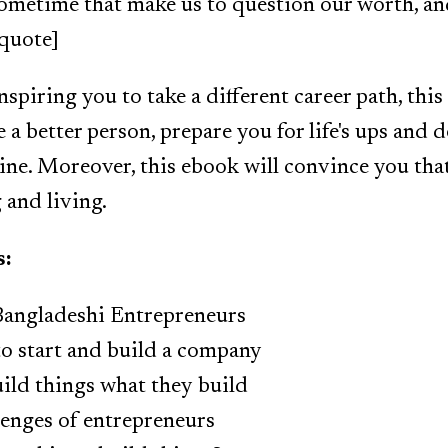
l sometime that make us to question our worth, an
kquote]
nspiring you to take a different career path, this
 a better person, prepare you for life's ups and 
ine. Moreover, this ebook will convince you that 
and living.
s:
 Bangladeshi Entrepreneurs
to start and build a company
ild things what they build
enges of entrepreneurs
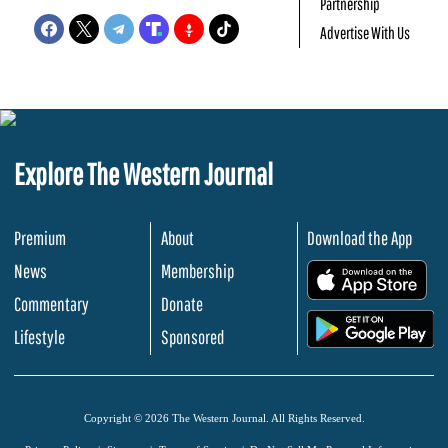
Partnership
Advertise With Us
Explore The Western Journal
Premium
About
Download the App
News
Membership
.
Commentary
Donate
.
Lifestyle
Sponsored
Copyright © 2026 The Western Journal. All Rights Reserved.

-- What you should do --
Copy the listing above word for word. Do not include the pictures.

-- Output for this exercise --
l sometime that make us to question our worth, an
kquote]
nspiring you to take a different career path, this
 a better person, prepare you for life's ups and 
ine. Moreover, this ebook will convince you that 
and living.
s:
 Bangladeshi Entrepreneurs
to start and build a company
ild things what they build
enges of entrepreneurs
Partnership
Advertise With Us
Explore The Western Journal
Premium
About
Download the App
News
Membership
.
Commentary
Donate
.
Lifestyle
Sponsored
Copyright © 2026 The Western Journal. All Rights Reserved.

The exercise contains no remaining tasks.